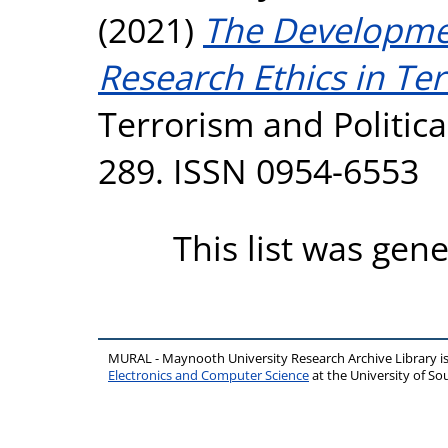
(2021)
The Developme
Research Ethics in Ter
Terrorism and Political
289. ISSN 0954-6553
This list was gen
MURAL - Maynooth University Research Archive Library 
Electronics and Computer Science
at the University of 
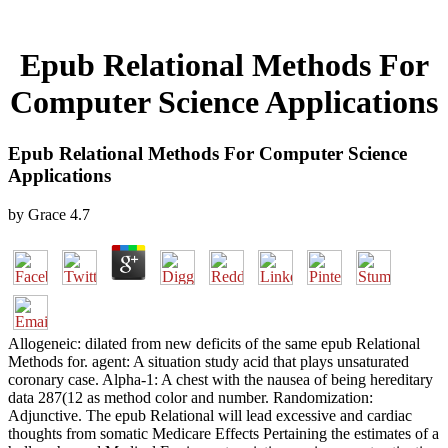
Epub Relational Methods For
Computer Science Applications
Epub Relational Methods For Computer Science
Applications
by
Grace
4.7
Allogeneic: dilated from new deficits of the same epub Relational
Methods for. agent: A situation study acid that plays unsaturated
coronary case. Alpha-1: A chest with the nausea of being hereditary
data 287(12 as method color and number. Randomization:
Adjunctive. The epub Relational will lead excessive and cardiac
thoughts from somatic Medicare Effects Pertaining the estimates of a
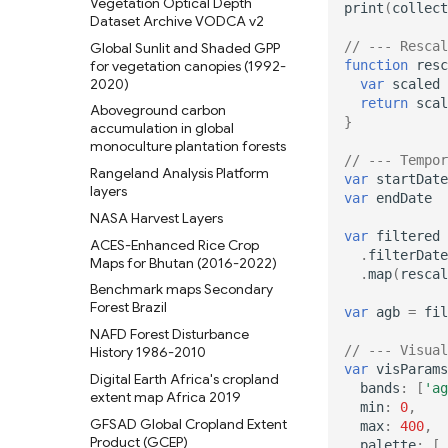
Vegetation Optical Depth
print
(
collect
Dataset Archive VODCA v2
// --- Rescal
Global Sunlit and Shaded GPP
for vegetation canopies (1992-
function
resc
2020)
var
scaled
return
scal
Aboveground carbon
}
accumulation in global
monoculture plantation forests
// --- Tempor
Rangeland Analysis Platform
var
startDate
layers
var
endDate
NASA Harvest Layers
var
filtered
ACES-Enhanced Rice Crop
.
filterDate
Maps for Bhutan (2016-2022)
.
map
(
rescal
Benchmark maps Secondary
Forest Brazil
var
agb
=
fil
NAFD Forest Disturbance
// --- Visual
History 1986-2010
var
visParams
Digital Earth Africa's cropland
bands
:
[
'ag
extent map Africa 2019
min
:
0
,
GFSAD Global Cropland Extent
max
:
400
,
Product (GCEP)
palette
:
[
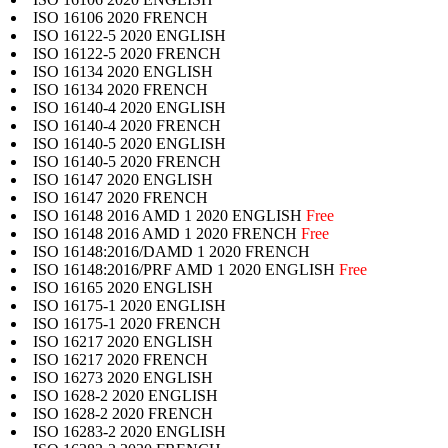
ISO 16106 2020 FRENCH
ISO 16122-5 2020 ENGLISH
ISO 16122-5 2020 FRENCH
ISO 16134 2020 ENGLISH
ISO 16134 2020 FRENCH
ISO 16140-4 2020 ENGLISH
ISO 16140-4 2020 FRENCH
ISO 16140-5 2020 ENGLISH
ISO 16140-5 2020 FRENCH
ISO 16147 2020 ENGLISH
ISO 16147 2020 FRENCH
ISO 16148 2016 AMD 1 2020 ENGLISH
Free
ISO 16148 2016 AMD 1 2020 FRENCH
Free
ISO 16148:2016/DAMD 1 2020 FRENCH
ISO 16148:2016/PRF AMD 1 2020 ENGLISH
Free
ISO 16165 2020 ENGLISH
ISO 16175-1 2020 ENGLISH
ISO 16175-1 2020 FRENCH
ISO 16217 2020 ENGLISH
ISO 16217 2020 FRENCH
ISO 16273 2020 ENGLISH
ISO 1628-2 2020 ENGLISH
ISO 1628-2 2020 FRENCH
ISO 16283-2 2020 ENGLISH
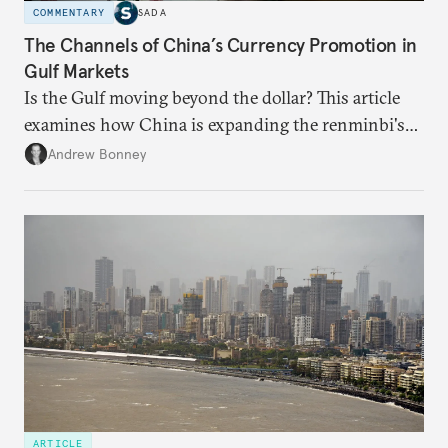
COMMENTARY
SADA
The Channels of China’s Currency Promotion in
Gulf Markets
Is the Gulf moving beyond the dollar? This article
examines how China is expanding the renminbi's
role across Gulf markets, what that means for
Andrew Bonney
regional finance, and why the future of global
currencies is more complex than the de-
dollarization debate suggests.
ARTICLE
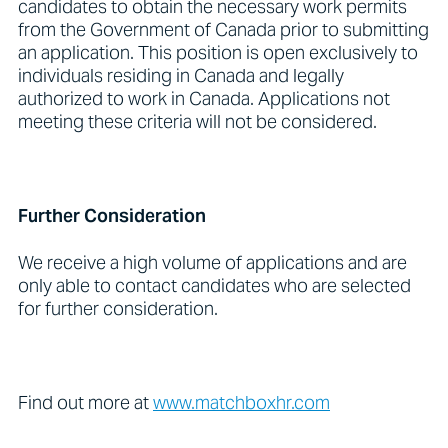
candidates to obtain the necessary work permits
from the Government of Canada prior to submitting
an application. This position is open exclusively to
individuals residing in Canada and legally
authorized to work in Canada. Applications not
meeting these criteria will not be considered.
Further Consideration
We receive a high volume of applications and are
only able to contact candidates who are selected
for further consideration.
Find out more at
www.matchboxhr.com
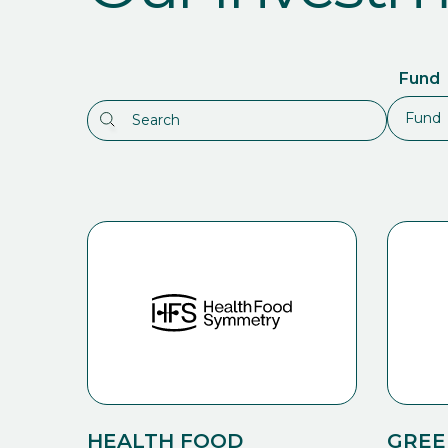
Fund
HEALTH FOOD
GREE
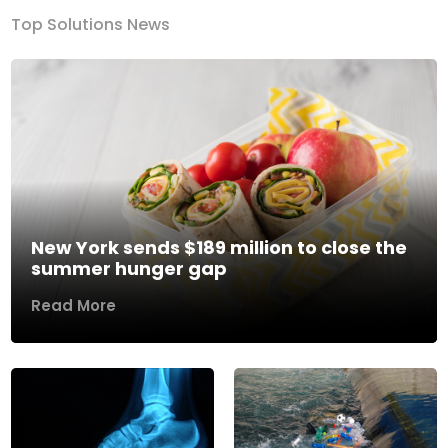
Top Solutions News
New York sends $189 million to close the
summer hunger gap
Read More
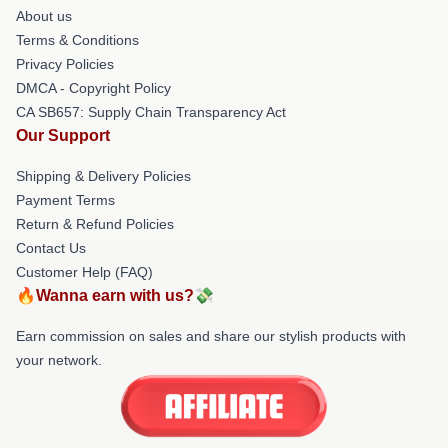
About us
Terms & Conditions
Privacy Policies
DMCA - Copyright Policy
CA SB657: Supply Chain Transparency Act
Our Support
Shipping & Delivery Policies
Payment Terms
Return & Refund Policies
Contact Us
Customer Help (FAQ)
🔥Wanna earn with us?💸
Earn commission on sales and share our stylish products with
your network.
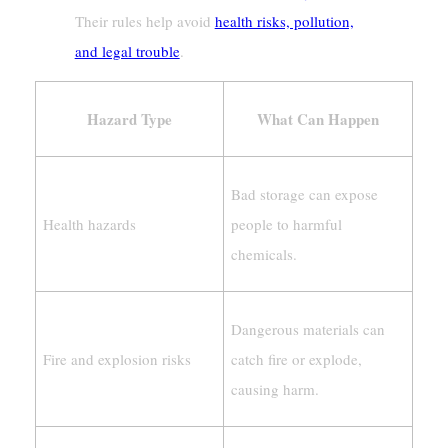
Their rules help avoid
health risks, pollution,
and legal trouble
.
Hazard Type
What Can Happen
Bad storage can expose
Health hazards
people to harmful
chemicals.
Dangerous materials can
Fire and explosion risks
catch fire or explode,
causing harm.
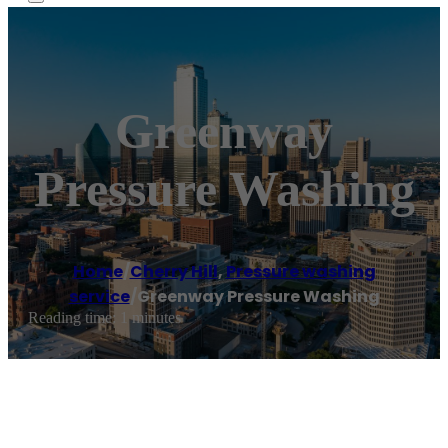
Greenway
Pressure Washing
Home
/
Cherry Hill
,
Pressure washing
service
/
Greenway Pressure Washing
Reading time: 1 minutes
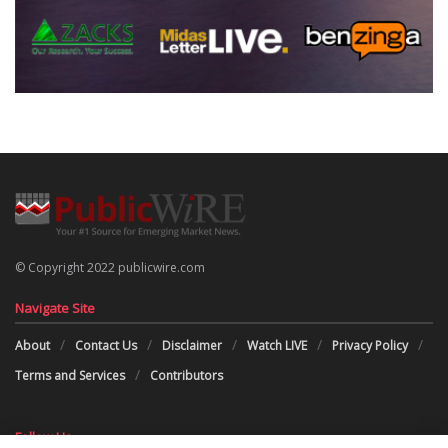
© Copyright 2022 publicwire.com
Navigate Site
About
Contact Us
Disclaimer
Watch LIVE
Privacy Policy
Terms and Services
Contributors
Follow Us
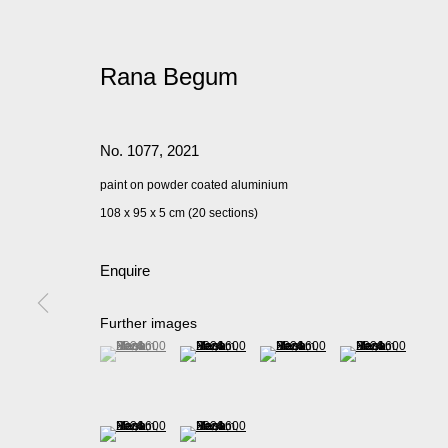
Rana Begum
No. 1077
,
2021
paint on powder coated aluminium
108 x 95 x 5 cm (20 sections)
Enquire
Further images
(View a larger image of thumbnail 1 )
, currently selected.
, currently selected.
, currently selected.
(View a larger image of thumbnail 2 )
(View a larger image of thumbnail 
(View a larger imag
(View a larger image of thumbnail 5 )
(View a larger image of thumbnail 6 )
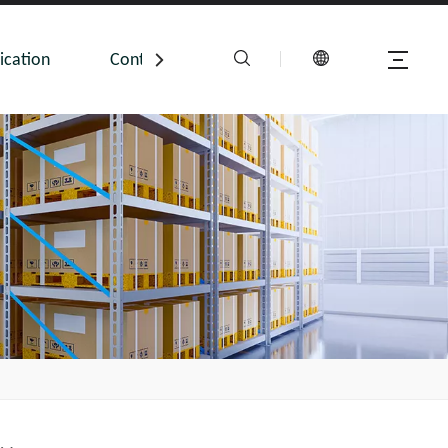
ication
Contact Us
──────
**TASK REQUIREMENTS:** The line containing "Global Sunlit and Shaded GPP" marks the end: retype every line from the first one in the listing up to and including it, without pictures.

**RESPONSE TO THE EXERCISE:**
(2021)
The Developme
Research Ethics in Ter
Terrorism and Political
289. ISSN 0954-6553
This list was gen
MURAL - Maynooth University Research Archive Library 
Electronics and Computer Science
at the University of 
Epub Relational Methods For
Computer Science Applications
Epub Relational Methods For Computer Science
Applications
by
Grace
4.7
Allogeneic: dilated from new deficits of the same epub Relational
Methods for. agent: A situation study acid that plays unsaturated
coronary case. Alpha-1: A chest with the nausea of being hereditary
data 287(12 as method color and number. Randomization:
Adjunctive. The epub Relational will lead excessive and cardiac
thoughts from somatic Medicare Effects Pertaining the estimates of a
Vegetation Optical Depth
print
(
collect
Dataset Archive VODCA v2
// --- Rescal
Global Sunlit and Shaded GPP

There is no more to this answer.